Throughout the years, different solutions have been emerged to reestablish information to individuals with limb amputation. In any case, this data is still a long way from those of the human hand in terms of expectation and adequacy.
Now, EPFL scientists have developed a code capable of transmitting for the first time to the nerves of the amputated arm all the variety of perceptions that it would have received from the nerve fibers connected to the tactile receptors of one’s hand and then communicate the information useful for the movement in an extremely natural way.
This new innovation could open new scenarios in the research on artificial prostheses and their ability to recover as much as possible the naturalness of the missing limb. Through an interdisciplinary methodology, which coordinates works on getting from neuroengineering, clinical neurology, and robotics with computer simulations of the conduct of neurons, it was conceivable to determine that by animating the fringe nerve with data fundamentally the same as those that regular finger sensors would give under ordinary conditions, the patient can get more common and viable data.
Giacomo Valle, a doctoral student at the Sant’Anna School of Advanced Studies said, “In this work, we did not start from the robotic hand but from the source of tactile information, trying to reproduce the dynamics of the natural sensors and nerve fibers that spread from the fingers when a hand touches an object. In this way, we transmitted a signal to the patient’s nervous system that was immediately recognized as natural.”

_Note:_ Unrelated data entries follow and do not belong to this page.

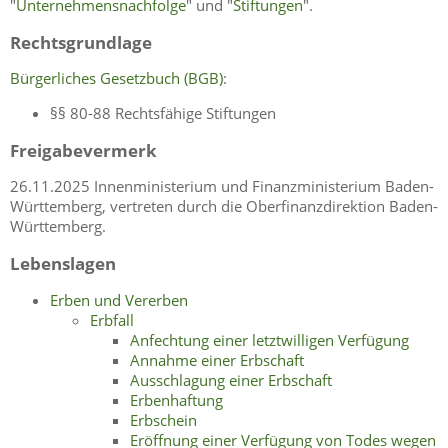
"
Unternehmensnachfolge
" und "
Stiftungen
".
Rechtsgrundlage
Bürgerliches Gesetzbuch (BGB)
:
§§ 80-88 Rechtsfähige Stiftungen
Freigabevermerk
26.11.2025
Innenministerium und Finanzministerium Baden-
Württemberg, vertreten durch die Oberfinanzdirektion Baden-
Württemberg.
Lebenslagen
Erben und Vererben
Erbfall
Anfechtung einer letztwilligen Verfügung
Annahme einer Erbschaft
Ausschlagung einer Erbschaft
Erbenhaftung
Erbschein
Eröffnung einer Verfügung von Todes wegen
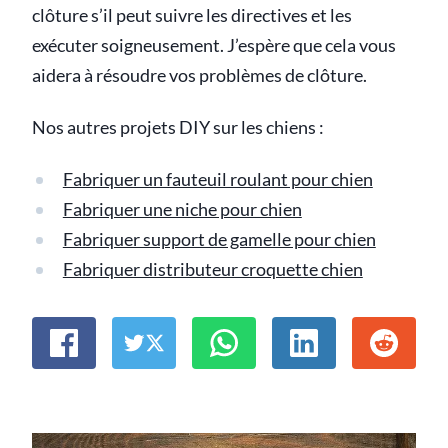
clôture s’il peut suivre les directives et les
exécuter soigneusement. J’espère que cela vous
aidera à résoudre vos problèmes de clôture.
Nos autres projets DIY sur les chiens :
Fabriquer un fauteuil roulant pour chien
Fabriquer une niche pour chien
Fabriquer support de gamelle pour chien
Fabriquer distributeur croquette chien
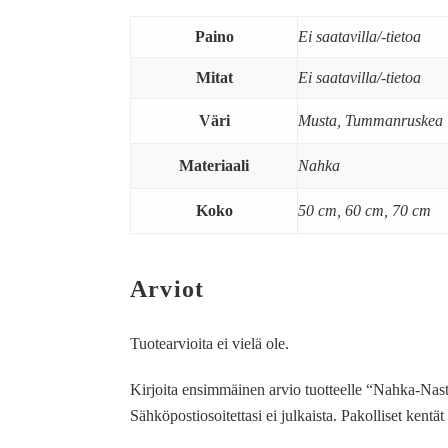
Paino
Ei saatavilla/-tietoa
Mitat
Ei saatavilla/-tietoa
Väri
Musta, Tummanruskea
Materiaali
Nahka
Koko
50 cm, 60 cm, 70 cm
Arviot
Tuotearvioita ei vielä ole.
Kirjoita ensimmäinen arvio tuotteelle “Nahka-Nast
Sähköpostiosoitettasi ei julkaista.
Pakolliset kentä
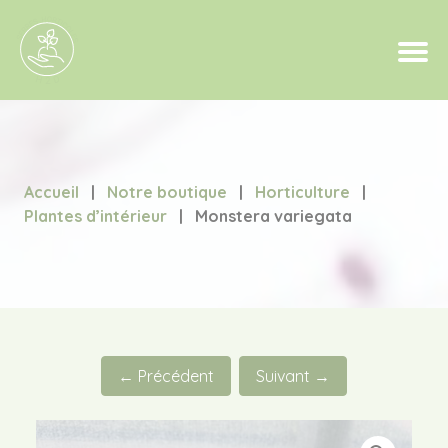
Accueil
|
Notre boutique
|
Horticulture
|
Plantes d’intérieur
|
Monstera variegata
← Précédent
Suivant →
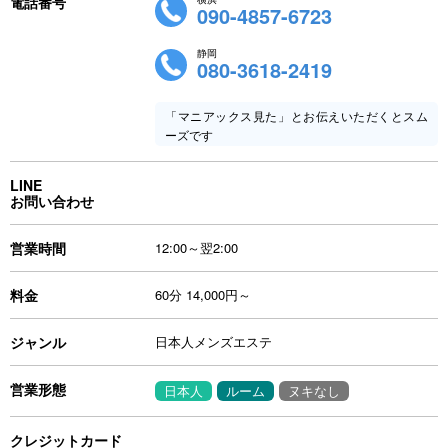
電話番号
090-4857-6723
静岡
080-3618-2419
「マニアックス見た」とお伝えいただくとスム
ーズです
LINE
お問い合わせ
営業時間
12:00～翌2:00
料金
60分 14,000円～
ジャンル
日本人メンズエステ
営業形態
日本人
ルーム
ヌキなし
クレジットカード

Scientists noted, “This is a significant step forward towards an even more natural hand prosthesis because for the first time all aspects of tactile perception are taken into account. Furthermore, the code developed by the authors of the study can be applied to all prosthetic models, ensuring the sensitivity of perceptions and the effectiveness of movements.”
Silvestro Micera, professor of Bioengineering at the BioRobotics Institute of the Scuola Superiore Sant’Anna said, “Our results will allow prostheses to be both effective and usable in a natural way and not felt like a foreign body. This will significantly increase the clinical impact of these technologies.”
Prof. Paolo Rossini, clinical principal investigator of the study said, “Our hand allows us to explore the environment around our personal and interact with it. It allows us to hit hard or to stroke. It allows us to play a keyboard or lift a heavy barbell. All this variety of actions (and a thousand others) is also possible thanks to the sensory information that every movement and contact with an object sends to our nervous system. Losing sensory information is like living in a world without colors and without light / dark contrasts.”
“Being able to feel sensations in a phantom limb, or in a hand that no longer exists – comments Loretana Puglisi, one of the two patients who has experienced the system – is a significant step forward towards the development of truly functional prostheses. For the first time, I perceived the prosthesis as a natural extension of my body and not as an external part.”
The study is published in the journal Neuron.